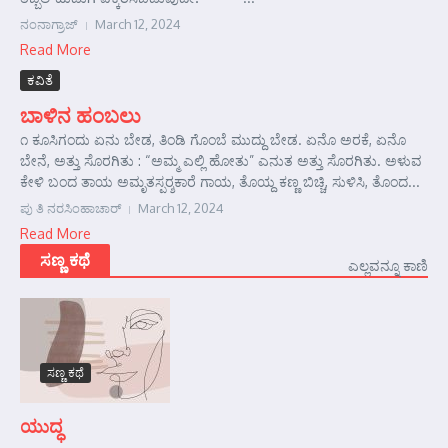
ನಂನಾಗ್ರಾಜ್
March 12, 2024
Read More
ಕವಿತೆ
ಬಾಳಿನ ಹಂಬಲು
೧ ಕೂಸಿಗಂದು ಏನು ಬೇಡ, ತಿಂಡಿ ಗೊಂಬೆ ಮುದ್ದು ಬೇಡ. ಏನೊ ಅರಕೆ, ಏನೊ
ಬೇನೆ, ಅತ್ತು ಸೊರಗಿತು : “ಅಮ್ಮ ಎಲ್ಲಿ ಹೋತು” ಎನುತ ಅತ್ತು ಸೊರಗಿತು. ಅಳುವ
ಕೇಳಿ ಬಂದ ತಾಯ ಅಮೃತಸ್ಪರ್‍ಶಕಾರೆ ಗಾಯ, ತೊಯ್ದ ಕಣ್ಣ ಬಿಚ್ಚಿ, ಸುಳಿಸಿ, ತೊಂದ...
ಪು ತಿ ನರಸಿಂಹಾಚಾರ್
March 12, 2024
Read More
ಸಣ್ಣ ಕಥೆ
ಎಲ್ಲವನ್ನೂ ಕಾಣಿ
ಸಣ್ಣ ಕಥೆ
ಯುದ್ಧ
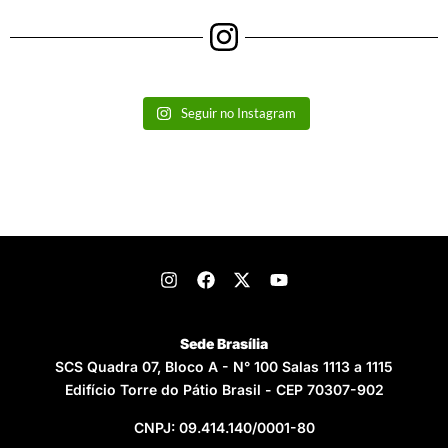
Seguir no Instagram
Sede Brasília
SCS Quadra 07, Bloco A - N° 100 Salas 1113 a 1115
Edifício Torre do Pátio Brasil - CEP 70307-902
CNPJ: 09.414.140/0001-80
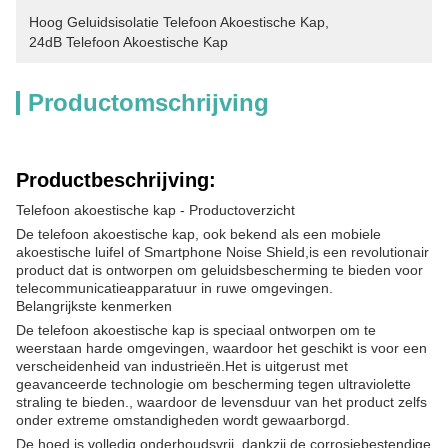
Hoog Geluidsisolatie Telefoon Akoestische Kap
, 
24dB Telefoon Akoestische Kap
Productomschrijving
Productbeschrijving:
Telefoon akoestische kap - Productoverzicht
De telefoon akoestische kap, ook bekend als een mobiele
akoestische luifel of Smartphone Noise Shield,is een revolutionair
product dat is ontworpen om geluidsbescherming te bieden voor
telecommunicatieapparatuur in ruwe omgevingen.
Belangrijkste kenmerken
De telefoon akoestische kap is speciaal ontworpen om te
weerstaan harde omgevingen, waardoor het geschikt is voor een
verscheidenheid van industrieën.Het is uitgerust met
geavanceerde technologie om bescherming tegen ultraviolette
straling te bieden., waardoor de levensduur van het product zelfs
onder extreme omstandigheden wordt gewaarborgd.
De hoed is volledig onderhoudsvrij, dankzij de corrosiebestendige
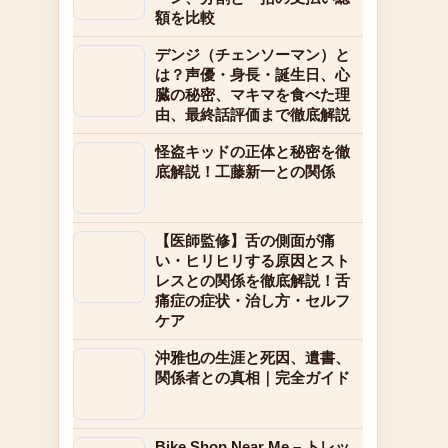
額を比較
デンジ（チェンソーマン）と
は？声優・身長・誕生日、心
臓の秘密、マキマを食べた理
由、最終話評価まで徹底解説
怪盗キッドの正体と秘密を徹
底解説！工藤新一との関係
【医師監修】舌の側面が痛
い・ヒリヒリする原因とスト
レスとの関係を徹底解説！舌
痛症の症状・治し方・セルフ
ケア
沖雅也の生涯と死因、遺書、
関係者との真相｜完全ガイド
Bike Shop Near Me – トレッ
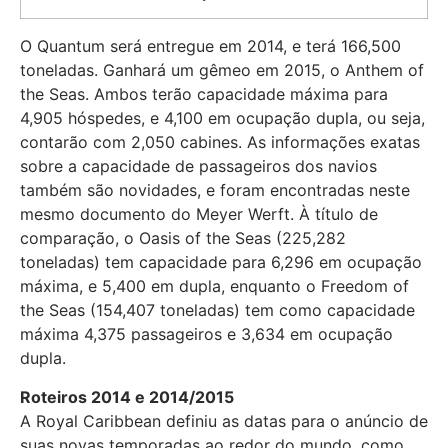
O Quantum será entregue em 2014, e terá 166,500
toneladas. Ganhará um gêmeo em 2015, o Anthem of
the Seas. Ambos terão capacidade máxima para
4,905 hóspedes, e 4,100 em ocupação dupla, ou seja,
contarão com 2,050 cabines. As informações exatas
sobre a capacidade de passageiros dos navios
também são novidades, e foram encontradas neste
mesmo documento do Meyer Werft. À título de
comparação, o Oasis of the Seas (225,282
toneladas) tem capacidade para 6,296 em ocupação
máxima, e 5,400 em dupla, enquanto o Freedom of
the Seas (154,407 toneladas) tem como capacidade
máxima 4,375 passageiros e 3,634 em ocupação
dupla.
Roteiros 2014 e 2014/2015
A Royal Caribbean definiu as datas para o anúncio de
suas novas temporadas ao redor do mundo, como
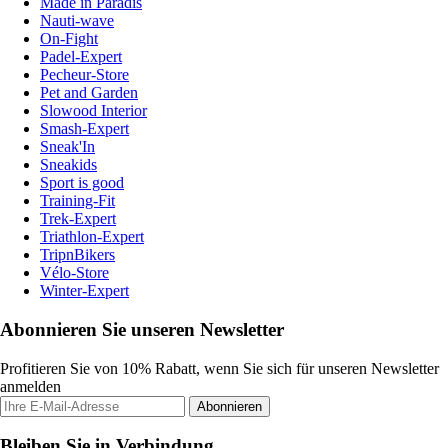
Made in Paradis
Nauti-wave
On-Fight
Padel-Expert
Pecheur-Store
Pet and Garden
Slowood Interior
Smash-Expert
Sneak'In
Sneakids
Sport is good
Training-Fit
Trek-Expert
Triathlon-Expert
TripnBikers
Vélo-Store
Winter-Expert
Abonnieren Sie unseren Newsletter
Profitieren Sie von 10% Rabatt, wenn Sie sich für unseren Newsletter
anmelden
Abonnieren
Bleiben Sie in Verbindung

§

BRIEF: When you come to the line containing "4,905 hóspedes, e" in the records above, repeat that line and all lines after it exactly, but not the pictures.

EXERCISE OUTPUT:
4,905 hóspedes, e 4,100 em ocupação dupla, ou seja,
contarão com 2,050 cabines. As informações exatas
sobre a capacidade de passageiros dos navios
também são novidades, e foram encontradas neste
mesmo documento do Meyer Werft. À título de
comparação, o Oasis of the Seas (225,282
toneladas) tem capacidade para 6,296 em ocupação
máxima, e 5,400 em dupla, enquanto o Freedom of
the Seas (154,407 toneladas) tem como capacidade
máxima 4,375 passageiros e 3,634 em ocupação
dupla.
Roteiros 2014 e 2014/2015
A Royal Caribbean definiu as datas para o anúncio de
suas novas temporadas ao redor do mundo, como
Made in Paradis
Nauti-wave
On-Fight
Padel-Expert
Pecheur-Store
Pet and Garden
Slowood Interior
Smash-Expert
Sneak'In
Sneakids
Sport is good
Training-Fit
Trek-Expert
Triathlon-Expert
TripnBikers
Vélo-Store
Winter-Expert
Abonnieren Sie unseren Newsletter
Profitieren Sie von 10% Rabatt, wenn Sie sich für unseren Newsletter
anmelden
Abonnieren
Bleiben Sie in Verbindung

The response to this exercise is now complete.